Binding thermodynamics of A1 adenosine receptor ligands

The thermodn. parameters ΔGθ, ΔHθ, and ΔSθ of the binding equil. of 12 adenosine agonists and 11 xanthine antagonists of A1 adenosine receptors in rat brain (minus striatum) membranes were detd. by means of affinity measurements carried out at different temps. (0, 10, 20, 25, 30, and 35 °) and van't Hoff plots. Affinity consts. were obtained from satn. expts. for [3H]-N6-cyclohexyladenosine ([3H]-CHA) or inhibition assays for all other compds. by the use of [3H]-CHA as specific A1 radioligand. Scatchard plots were monophasic at all temps. investigated, indicating the presence of only one class of high-affinity binding sites. All van't Hoff plots were strictly linear in the range 0-25° (which was used for interpolation) and had pos. slopes for antagonists and neg. slopes for agonists. The av. receptor d., Bmax, was essentially temp.-independent and const. for all ligands, resulting in an av. value of 187 fmol/mg of protein.

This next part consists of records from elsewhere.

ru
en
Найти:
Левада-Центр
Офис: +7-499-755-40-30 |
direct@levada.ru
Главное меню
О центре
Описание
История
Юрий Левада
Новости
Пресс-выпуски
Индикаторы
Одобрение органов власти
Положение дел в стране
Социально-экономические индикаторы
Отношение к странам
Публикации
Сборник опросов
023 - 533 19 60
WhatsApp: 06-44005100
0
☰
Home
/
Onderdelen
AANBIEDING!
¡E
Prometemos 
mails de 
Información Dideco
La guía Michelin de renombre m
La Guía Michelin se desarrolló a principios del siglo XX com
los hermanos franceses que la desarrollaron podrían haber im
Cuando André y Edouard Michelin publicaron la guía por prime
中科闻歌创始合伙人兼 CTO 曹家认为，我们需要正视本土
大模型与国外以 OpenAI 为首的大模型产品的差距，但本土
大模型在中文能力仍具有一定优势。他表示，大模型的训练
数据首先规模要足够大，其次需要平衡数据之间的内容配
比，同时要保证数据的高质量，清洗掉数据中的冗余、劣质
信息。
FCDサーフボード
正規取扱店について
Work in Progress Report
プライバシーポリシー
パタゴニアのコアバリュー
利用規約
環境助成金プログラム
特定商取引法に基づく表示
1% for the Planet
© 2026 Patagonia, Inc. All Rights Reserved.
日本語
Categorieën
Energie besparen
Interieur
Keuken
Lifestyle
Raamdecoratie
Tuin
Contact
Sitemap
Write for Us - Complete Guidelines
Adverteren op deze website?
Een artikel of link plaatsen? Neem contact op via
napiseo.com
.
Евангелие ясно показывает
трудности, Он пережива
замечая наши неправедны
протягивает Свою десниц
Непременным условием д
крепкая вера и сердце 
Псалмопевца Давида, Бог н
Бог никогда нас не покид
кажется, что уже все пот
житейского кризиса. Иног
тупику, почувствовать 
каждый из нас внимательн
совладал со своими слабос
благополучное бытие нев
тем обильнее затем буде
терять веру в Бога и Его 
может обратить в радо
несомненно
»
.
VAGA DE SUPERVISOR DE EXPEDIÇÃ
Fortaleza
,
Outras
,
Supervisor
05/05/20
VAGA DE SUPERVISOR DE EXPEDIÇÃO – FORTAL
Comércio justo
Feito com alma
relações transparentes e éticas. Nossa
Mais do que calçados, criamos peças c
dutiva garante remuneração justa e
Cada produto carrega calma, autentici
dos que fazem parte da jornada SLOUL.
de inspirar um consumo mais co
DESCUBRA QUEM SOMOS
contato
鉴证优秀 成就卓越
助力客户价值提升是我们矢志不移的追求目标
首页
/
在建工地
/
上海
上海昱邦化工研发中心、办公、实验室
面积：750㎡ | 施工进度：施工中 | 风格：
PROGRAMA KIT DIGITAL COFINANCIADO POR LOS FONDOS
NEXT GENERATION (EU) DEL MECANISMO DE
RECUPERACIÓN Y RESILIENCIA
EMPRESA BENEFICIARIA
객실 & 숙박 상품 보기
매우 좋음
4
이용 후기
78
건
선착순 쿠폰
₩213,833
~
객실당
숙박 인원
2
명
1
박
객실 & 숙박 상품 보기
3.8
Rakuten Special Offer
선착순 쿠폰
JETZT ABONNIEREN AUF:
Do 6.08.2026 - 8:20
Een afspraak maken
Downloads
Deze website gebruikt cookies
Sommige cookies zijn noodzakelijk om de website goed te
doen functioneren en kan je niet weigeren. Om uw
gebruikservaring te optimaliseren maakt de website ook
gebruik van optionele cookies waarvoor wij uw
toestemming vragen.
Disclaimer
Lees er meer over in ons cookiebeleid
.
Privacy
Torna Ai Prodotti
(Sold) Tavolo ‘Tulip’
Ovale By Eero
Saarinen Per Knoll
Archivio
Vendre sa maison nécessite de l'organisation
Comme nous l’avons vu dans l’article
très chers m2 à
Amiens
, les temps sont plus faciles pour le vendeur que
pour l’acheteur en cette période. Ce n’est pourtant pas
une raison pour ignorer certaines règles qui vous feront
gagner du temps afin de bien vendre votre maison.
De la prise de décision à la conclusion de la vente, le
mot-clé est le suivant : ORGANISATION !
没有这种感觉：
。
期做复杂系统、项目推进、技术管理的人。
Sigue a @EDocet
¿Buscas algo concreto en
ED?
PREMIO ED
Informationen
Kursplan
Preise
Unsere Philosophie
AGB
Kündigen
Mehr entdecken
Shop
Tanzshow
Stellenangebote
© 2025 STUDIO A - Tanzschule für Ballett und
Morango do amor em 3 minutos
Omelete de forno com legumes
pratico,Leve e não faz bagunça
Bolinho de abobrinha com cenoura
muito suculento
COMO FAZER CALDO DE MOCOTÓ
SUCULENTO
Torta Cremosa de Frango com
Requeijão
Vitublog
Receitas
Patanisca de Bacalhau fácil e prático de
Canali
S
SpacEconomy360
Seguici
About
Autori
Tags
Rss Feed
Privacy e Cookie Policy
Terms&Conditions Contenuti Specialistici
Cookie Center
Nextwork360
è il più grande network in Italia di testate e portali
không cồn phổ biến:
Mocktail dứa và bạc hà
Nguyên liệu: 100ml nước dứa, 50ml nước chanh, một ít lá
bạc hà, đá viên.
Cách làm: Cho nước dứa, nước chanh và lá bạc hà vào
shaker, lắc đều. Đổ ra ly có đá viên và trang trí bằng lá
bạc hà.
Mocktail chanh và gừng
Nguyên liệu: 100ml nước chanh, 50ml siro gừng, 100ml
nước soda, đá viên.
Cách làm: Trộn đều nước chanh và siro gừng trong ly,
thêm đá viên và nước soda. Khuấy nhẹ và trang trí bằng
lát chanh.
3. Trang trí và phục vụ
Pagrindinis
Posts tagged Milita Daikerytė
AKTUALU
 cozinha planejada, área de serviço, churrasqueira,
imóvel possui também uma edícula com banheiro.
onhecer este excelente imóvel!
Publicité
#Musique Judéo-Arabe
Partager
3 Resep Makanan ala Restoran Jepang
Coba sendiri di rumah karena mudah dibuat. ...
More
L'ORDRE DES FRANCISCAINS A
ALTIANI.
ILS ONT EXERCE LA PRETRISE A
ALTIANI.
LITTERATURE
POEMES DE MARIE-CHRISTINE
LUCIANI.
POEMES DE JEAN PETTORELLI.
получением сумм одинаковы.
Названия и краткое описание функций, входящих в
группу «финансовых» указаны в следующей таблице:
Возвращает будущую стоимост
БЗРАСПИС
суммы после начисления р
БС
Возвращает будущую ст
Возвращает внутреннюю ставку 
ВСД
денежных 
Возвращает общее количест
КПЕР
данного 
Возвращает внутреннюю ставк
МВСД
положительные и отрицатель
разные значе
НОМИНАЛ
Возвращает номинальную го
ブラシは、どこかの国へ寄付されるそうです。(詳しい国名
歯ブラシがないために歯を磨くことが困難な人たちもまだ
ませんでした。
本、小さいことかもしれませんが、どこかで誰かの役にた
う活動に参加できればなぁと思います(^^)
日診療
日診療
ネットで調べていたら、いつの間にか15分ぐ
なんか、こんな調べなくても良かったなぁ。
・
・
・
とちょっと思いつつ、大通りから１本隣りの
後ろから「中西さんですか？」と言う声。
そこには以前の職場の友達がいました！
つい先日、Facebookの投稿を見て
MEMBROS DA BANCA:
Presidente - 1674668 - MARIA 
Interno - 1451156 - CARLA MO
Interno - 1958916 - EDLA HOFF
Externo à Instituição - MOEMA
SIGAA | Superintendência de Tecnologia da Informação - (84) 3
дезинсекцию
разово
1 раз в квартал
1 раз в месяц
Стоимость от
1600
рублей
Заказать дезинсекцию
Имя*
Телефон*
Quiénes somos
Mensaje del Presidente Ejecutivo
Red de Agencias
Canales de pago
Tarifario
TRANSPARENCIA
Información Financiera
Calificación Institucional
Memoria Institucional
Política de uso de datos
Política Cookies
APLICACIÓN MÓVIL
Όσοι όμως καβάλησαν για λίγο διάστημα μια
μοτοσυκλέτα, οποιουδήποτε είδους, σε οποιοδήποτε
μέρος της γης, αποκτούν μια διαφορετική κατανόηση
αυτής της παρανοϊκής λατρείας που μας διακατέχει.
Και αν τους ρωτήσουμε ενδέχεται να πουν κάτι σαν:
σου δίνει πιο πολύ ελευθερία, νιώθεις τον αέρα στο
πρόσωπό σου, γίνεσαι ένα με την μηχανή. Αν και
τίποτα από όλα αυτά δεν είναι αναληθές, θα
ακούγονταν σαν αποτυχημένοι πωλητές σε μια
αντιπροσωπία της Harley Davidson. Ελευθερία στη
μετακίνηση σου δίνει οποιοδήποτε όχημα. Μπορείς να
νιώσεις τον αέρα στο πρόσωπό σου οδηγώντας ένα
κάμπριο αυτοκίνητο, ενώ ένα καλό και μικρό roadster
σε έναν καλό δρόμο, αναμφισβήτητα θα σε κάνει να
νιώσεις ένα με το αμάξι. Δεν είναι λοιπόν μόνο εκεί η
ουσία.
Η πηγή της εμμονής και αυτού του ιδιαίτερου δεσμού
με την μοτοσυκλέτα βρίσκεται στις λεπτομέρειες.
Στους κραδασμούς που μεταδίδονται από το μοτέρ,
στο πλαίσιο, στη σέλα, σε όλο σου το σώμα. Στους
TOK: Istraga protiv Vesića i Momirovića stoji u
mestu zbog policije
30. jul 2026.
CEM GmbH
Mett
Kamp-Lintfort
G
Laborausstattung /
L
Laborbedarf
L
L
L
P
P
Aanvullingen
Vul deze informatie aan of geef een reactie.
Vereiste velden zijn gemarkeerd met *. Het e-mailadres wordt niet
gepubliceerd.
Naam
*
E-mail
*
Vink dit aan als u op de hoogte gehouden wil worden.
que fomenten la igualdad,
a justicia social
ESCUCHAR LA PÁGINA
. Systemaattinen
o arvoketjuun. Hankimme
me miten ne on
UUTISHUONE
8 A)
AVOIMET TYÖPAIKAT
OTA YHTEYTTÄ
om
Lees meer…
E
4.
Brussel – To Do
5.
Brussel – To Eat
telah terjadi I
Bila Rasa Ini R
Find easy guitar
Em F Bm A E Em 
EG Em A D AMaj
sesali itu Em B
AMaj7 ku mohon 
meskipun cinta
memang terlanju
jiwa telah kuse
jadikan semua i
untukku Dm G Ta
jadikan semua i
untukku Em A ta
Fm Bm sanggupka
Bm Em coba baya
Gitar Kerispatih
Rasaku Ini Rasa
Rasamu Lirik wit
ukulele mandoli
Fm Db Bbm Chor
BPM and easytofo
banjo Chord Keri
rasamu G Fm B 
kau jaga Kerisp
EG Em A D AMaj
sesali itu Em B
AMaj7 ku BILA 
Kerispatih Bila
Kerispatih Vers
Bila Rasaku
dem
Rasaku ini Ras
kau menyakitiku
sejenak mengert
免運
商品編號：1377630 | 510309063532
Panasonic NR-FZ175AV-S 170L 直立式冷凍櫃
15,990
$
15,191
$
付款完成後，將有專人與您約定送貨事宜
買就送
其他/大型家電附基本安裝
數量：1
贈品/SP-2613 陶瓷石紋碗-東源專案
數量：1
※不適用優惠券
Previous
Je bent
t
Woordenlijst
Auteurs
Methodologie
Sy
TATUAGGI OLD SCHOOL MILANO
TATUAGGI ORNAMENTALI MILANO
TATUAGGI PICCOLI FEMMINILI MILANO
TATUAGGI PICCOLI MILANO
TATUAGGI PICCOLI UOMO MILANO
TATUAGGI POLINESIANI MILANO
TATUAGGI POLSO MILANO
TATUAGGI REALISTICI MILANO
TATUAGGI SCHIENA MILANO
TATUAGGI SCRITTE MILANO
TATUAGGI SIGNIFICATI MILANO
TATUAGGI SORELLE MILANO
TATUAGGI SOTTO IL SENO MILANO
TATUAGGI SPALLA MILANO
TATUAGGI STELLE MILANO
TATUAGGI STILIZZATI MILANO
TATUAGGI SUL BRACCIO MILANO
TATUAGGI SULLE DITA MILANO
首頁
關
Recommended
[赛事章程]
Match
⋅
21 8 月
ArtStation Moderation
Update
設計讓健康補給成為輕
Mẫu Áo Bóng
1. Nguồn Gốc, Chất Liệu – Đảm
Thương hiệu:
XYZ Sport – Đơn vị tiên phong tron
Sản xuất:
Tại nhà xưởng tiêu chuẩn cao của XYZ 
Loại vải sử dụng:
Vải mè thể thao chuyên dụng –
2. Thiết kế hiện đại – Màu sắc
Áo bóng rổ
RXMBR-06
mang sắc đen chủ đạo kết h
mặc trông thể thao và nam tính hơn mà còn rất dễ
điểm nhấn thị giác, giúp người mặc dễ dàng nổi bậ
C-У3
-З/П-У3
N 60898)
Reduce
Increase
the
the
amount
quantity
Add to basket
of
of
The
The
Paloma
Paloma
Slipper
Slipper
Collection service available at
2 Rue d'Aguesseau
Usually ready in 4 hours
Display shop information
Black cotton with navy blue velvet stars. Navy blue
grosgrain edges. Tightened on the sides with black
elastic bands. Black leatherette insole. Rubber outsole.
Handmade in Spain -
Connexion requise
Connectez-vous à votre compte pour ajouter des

The ΔHθ and ΔSθ values fell in the ranges 18.7 ≤ ΔHθ ≤ 46.0 kJ/mol and 203.9 ≤ ΔSθ ≤ 355.5 J/°K/mol for agonists, and -36.6 ≤ ΔHθ ≤ -12.3 kJ/mol and -21.6 ≤ ΔSθ ≤ 60.1 J/°K/mol for antagonists, showing that agonist binding was entropy-driven while that of antagonists was mainly enthalpy-driven. The differences in thermodn. behavior of agonists and antagonists were interpreted in terms of a simplified general model of drug-receptor interaction. A specific functional model of the A1 receptor binding site was suggested, which accounts for the role played by the ribose moiety of adenosine drugs in detg. both affinity and intrinsic activity of agonists. The intercorrelation between ΔHθ and ΔSθ values is briefly discussed in terms of the enthalpy-entropy compensation rule.